[Extracted data entries]
═══
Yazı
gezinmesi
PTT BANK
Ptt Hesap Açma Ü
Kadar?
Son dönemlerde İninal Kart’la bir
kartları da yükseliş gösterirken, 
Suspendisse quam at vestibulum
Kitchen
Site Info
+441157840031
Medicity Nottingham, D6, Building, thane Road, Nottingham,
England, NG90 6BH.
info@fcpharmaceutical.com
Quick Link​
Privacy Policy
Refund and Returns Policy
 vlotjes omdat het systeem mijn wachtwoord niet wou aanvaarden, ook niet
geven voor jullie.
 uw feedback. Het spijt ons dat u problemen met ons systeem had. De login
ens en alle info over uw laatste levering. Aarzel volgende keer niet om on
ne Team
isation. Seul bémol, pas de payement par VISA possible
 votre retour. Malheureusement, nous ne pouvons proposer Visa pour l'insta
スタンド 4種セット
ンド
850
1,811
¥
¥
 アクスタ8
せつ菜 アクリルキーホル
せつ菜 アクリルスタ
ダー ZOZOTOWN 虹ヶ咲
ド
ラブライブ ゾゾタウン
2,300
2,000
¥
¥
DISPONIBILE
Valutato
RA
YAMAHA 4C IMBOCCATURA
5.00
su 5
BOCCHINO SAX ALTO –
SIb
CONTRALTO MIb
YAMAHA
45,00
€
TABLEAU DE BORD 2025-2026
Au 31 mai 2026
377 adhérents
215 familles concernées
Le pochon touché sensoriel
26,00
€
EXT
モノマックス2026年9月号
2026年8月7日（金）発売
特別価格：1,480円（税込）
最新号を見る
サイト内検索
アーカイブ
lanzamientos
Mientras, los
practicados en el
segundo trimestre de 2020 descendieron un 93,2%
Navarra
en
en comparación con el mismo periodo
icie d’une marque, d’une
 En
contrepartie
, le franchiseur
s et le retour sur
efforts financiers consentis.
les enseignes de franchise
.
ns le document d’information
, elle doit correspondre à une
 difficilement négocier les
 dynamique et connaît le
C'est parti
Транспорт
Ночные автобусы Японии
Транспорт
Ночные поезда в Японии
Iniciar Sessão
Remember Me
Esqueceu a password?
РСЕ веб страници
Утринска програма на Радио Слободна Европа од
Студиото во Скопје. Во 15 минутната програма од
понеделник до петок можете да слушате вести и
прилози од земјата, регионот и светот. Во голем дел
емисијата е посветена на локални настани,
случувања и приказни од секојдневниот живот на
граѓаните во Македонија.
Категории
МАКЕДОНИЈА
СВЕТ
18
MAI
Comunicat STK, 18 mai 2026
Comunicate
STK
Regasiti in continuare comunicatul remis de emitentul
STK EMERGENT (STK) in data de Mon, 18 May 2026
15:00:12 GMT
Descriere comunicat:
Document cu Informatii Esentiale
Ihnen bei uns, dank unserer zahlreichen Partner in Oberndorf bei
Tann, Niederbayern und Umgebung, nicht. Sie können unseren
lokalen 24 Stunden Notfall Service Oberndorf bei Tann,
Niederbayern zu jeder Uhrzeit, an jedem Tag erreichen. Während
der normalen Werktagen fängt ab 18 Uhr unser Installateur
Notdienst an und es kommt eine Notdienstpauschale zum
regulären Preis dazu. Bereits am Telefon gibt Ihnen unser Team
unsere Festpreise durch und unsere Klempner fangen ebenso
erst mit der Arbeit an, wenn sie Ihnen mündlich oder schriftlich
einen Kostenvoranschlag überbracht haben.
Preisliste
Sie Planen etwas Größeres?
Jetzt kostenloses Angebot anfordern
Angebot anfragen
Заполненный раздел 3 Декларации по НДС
═══
PROBLEM STATEMENT
Scan the entries above. Copy each line that has the string "Японии".

SOLVED PROBLEM
Ночные автобусы Японии
Ночные поезда в Японии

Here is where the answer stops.